Is this good enough for models with binomial transitions? It looks like UKF still relies on propagating (specifically) a gaussian rv, just with better handling of nonlinearities in the model.

If so, do you know any examples of an unscented KF for an SIR style compartment model (just calculating states_i \mid obs_i, \theta)? I think it’d be pretty quick to get a working estimator for states + parameters from there (and then the issue is just validation).

As far as I remember, the difference between the EKF and UKF us that the first will linearize the model and at that point (being equivalent to the original KF) perform the filtering step with gaussians, while the UKF will propagate a set of “sigma points” and only then approximate it with a gaussian. So the EKF does not relax the normality assumption, the UKF does; I’m not sure if it’s done in practice, but since this is just an empirical distribution approximated by a set of points it could be any distribution.
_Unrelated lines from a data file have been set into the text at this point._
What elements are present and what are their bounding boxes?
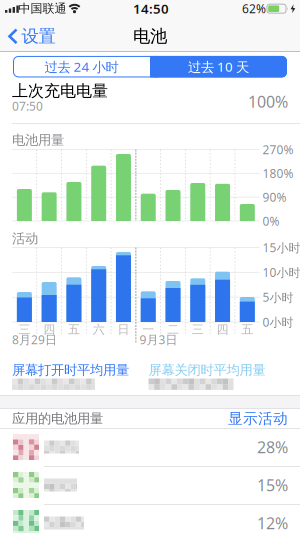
button[interactable]: 屏幕关闭时平均用量 [148, 363, 278, 377]
staticText: 电池 [133, 26, 167, 47]
staticText: 9月3日 [140, 332, 178, 347]
staticText: 15% [257, 474, 288, 496]
staticText: 应用的电池用量 [12, 410, 103, 427]
staticText: 三 [192, 322, 204, 337]
button[interactable]: 过去 10 天 [150, 56, 287, 78]
staticText: 显示活动 [228, 410, 288, 428]
staticText: 二 [167, 322, 179, 337]
staticText: 0小时 [262, 314, 294, 330]
button[interactable]: 28% [0, 428, 300, 466]
staticText: 12% [257, 512, 288, 533]
staticText: 日 [118, 322, 130, 337]
staticText: 8月29日 [12, 332, 57, 347]
staticText: 28% [257, 436, 288, 458]
staticText: 屏幕打开时平均用量 [12, 362, 129, 378]
staticText: 过去 10 天 [188, 58, 249, 76]
staticText: 五 [241, 322, 253, 337]
staticText: 中国联通 [18, 1, 66, 16]
staticText: 270% [262, 142, 294, 157]
staticText: 15小时 [262, 240, 300, 255]
staticText: 一 [142, 322, 154, 337]
staticText: 六 [93, 322, 105, 337]
staticText: 活动 [12, 230, 38, 247]
staticText: 180% [262, 165, 294, 181]
staticText: 设置 [22, 26, 56, 47]
staticText: 100% [248, 91, 288, 112]
staticText: 四 [216, 322, 228, 337]
staticText: 62% [242, 0, 266, 16]
staticText: 过去 24 小时 [44, 58, 118, 76]
staticText: 三 [18, 322, 30, 337]
staticText: 5小时 [262, 289, 294, 305]
staticText: 90% [262, 189, 286, 205]
staticText: 五 [68, 322, 80, 337]
staticText: 0% [262, 213, 280, 229]
button[interactable]: 15% [0, 466, 300, 504]
staticText: 10小时 [262, 264, 300, 280]
staticText: 电池用量 [12, 132, 64, 148]
staticText: 07:50 [12, 98, 43, 114]
button[interactable]: 设置 [4, 22, 62, 50]
staticText: 14:50 [133, 0, 169, 17]
staticText: 屏幕关闭时平均用量 [148, 362, 266, 378]
button[interactable]: 显示活动 [218, 408, 288, 428]
button[interactable]: 屏幕打开时平均用量 [12, 363, 142, 377]
staticText: 四 [43, 322, 55, 337]
button[interactable]: 12% [0, 504, 300, 533]
button[interactable]: 过去 24 小时 [14, 57, 149, 76]
staticText: 上次充电电量 [12, 81, 108, 101]
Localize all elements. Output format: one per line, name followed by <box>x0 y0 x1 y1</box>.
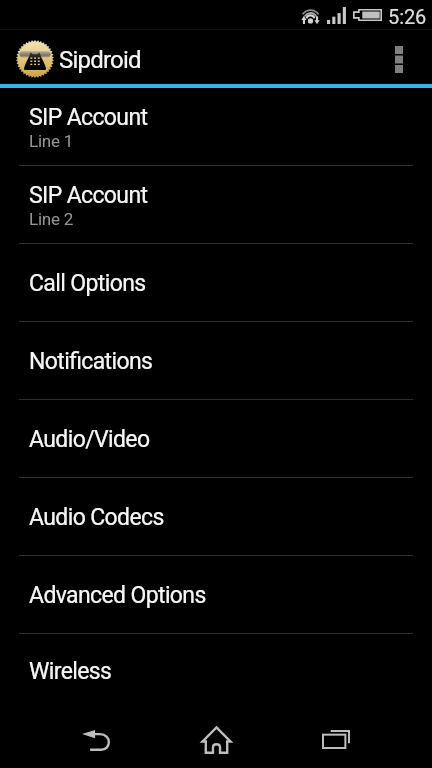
staticText: Call Options <box>29 270 146 297</box>
button[interactable]: Back <box>36 706 156 768</box>
staticText: SIP Account <box>29 104 148 131</box>
staticText: Notifications <box>29 348 153 375</box>
staticText: Line 1 <box>29 131 73 151</box>
button[interactable]: Advanced Options <box>0 556 432 633</box>
button[interactable]: Home <box>156 706 276 768</box>
staticText: 5:26 <box>388 5 427 28</box>
staticText: Line 2 <box>29 209 73 229</box>
staticText: Audio Codecs <box>29 504 164 531</box>
button[interactable]: Audio/Video <box>0 400 432 477</box>
button[interactable]: SIP Account <box>0 88 432 165</box>
button[interactable]: More options <box>365 30 432 84</box>
button[interactable]: Wireless <box>0 634 432 706</box>
staticText: SIP Account <box>29 182 148 209</box>
staticText: Sipdroid <box>59 46 141 74</box>
button[interactable]: Audio Codecs <box>0 478 432 555</box>
staticText: Advanced Options <box>29 582 206 609</box>
button[interactable]: SIP Account <box>0 166 432 243</box>
staticText: Audio/Video <box>29 426 150 453</box>
button[interactable]: Notifications <box>0 322 432 399</box>
button[interactable]: Call Options <box>0 244 432 321</box>
button[interactable]: Recent apps <box>276 706 396 768</box>
staticText: Wireless <box>29 658 112 685</box>
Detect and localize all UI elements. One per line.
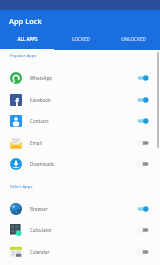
staticText: LOCKED — [72, 36, 90, 42]
other: Locked toggle off — [137, 139, 149, 147]
staticText: App Lock — [9, 16, 42, 26]
staticText: ALL APPS — [17, 36, 38, 42]
staticText: Browser — [30, 206, 48, 212]
button[interactable]: Email — [0, 132, 160, 154]
other: Locked toggle off — [137, 226, 149, 234]
staticText: Contacts — [30, 118, 49, 124]
staticText: WhatsApp — [30, 75, 53, 81]
staticText: f — [15, 95, 19, 106]
staticText: Calculator — [30, 227, 52, 233]
other: Locked toggle off — [137, 160, 149, 168]
other: Locked toggle on — [137, 205, 149, 213]
button[interactable]: Calendar — [0, 241, 160, 263]
button[interactable]: ALL APPS — [0, 33, 54, 50]
staticText: UNLOCKED — [121, 36, 146, 42]
button[interactable]: Browser — [0, 198, 160, 220]
staticText: Email — [30, 140, 42, 146]
staticText: Downloads — [30, 161, 55, 167]
other: Locked toggle on — [137, 74, 149, 82]
other: Locked toggle off — [137, 248, 149, 256]
staticText: Facebook — [30, 97, 51, 103]
button[interactable]: f — [0, 89, 160, 111]
other: Locked toggle on — [137, 96, 149, 104]
button[interactable]: UNLOCKED — [107, 33, 160, 50]
other: Locked toggle on — [137, 117, 149, 125]
staticText: Other Apps — [10, 184, 33, 190]
button[interactable]: Calculator — [0, 219, 160, 241]
staticText: Calendar — [30, 249, 50, 255]
staticText: Popular Apps — [10, 53, 37, 59]
button[interactable]: Downloads — [0, 153, 160, 175]
button[interactable]: WhatsApp — [0, 67, 160, 89]
button[interactable]: Contacts — [0, 110, 160, 132]
button[interactable]: LOCKED — [54, 33, 107, 50]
Whether the actual performance (in terms of results, not speed, of course) is comparable to a general particle filter I’m not sure, but it’s something that can be assessed in a non-HMC setting with simpler SIR models.
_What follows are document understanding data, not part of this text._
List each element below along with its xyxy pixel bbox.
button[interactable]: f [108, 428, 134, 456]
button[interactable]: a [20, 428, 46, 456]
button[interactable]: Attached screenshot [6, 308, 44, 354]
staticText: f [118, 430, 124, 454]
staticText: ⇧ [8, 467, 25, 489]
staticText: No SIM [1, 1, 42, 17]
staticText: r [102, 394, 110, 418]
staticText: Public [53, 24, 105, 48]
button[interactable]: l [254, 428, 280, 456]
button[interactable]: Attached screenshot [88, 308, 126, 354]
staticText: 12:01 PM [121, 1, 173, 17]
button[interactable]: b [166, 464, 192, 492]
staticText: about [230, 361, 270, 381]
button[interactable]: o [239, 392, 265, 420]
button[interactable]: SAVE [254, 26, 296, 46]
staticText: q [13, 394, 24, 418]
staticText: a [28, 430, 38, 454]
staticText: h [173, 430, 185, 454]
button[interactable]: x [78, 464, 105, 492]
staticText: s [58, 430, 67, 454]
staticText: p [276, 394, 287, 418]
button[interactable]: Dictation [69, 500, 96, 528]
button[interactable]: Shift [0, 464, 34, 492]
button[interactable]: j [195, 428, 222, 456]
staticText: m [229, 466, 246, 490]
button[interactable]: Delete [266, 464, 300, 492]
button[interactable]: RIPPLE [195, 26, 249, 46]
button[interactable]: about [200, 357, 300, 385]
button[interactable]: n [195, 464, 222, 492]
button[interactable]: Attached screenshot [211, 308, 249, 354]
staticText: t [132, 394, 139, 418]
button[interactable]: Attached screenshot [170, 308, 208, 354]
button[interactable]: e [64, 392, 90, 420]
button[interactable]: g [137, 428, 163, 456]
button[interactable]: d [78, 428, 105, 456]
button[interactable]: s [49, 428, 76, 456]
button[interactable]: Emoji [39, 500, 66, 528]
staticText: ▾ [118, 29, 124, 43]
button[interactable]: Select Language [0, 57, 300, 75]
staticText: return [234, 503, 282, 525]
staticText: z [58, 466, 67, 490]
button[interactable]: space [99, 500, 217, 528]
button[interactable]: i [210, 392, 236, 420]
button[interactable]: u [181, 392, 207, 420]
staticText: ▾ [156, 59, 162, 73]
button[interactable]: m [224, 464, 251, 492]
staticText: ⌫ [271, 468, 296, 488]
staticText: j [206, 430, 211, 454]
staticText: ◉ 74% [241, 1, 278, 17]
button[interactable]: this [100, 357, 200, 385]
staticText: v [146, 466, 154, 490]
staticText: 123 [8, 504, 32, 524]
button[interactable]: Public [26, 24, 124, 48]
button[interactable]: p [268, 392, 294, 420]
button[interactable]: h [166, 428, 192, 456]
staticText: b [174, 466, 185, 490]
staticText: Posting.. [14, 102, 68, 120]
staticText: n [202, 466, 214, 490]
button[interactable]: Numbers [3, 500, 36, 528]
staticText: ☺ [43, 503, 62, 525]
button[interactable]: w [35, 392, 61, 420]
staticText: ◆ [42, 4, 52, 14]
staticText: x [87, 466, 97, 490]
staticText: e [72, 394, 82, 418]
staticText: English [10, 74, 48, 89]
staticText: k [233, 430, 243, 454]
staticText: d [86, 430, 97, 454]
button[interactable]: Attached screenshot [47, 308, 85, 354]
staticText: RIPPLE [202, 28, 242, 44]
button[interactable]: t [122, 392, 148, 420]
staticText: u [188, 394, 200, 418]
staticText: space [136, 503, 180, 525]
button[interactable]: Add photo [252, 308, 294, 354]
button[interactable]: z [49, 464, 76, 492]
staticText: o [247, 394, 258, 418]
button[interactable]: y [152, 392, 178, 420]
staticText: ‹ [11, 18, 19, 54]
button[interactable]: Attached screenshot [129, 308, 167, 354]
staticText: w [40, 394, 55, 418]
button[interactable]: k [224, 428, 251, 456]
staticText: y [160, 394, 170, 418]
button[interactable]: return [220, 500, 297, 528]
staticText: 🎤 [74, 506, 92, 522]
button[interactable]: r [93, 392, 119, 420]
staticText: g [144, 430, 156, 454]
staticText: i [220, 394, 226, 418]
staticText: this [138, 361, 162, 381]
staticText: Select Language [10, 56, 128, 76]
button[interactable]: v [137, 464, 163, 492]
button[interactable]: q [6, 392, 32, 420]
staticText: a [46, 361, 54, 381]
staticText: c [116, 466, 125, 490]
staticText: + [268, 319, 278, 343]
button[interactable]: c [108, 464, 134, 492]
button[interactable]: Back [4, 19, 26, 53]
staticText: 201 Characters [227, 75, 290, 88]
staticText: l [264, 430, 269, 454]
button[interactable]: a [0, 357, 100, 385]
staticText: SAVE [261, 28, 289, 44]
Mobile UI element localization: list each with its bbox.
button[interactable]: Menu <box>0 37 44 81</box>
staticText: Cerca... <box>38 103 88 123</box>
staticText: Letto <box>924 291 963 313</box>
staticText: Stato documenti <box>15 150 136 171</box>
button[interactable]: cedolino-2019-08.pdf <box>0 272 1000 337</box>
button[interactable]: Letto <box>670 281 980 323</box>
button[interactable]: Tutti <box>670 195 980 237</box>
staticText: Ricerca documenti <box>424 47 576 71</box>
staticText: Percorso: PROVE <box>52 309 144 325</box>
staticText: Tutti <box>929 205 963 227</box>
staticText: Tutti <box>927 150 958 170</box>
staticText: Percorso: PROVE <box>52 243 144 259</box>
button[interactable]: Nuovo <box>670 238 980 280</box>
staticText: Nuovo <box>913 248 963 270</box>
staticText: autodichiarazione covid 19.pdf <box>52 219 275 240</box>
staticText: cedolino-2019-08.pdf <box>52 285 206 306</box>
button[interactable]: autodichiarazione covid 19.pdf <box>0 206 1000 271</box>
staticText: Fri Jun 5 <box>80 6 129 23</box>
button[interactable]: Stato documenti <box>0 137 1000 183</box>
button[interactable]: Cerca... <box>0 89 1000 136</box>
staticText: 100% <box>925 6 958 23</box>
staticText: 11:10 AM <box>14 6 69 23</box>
I don’t know of an actual example of UKF with SIR models, but I haven’t looked into UKF implementations at all; they are designed for precisely this kind of problem, so whatever you can find should be informative.

I agree. Implementing a basic version shouldn’t be complicated, but scaling it up to a real-world research problem and achieving reasonable performance may take more work and hit some roadblocks here or there. Or maybe not, and the additional hurdles of implementing the filter will trade off with performance and just work.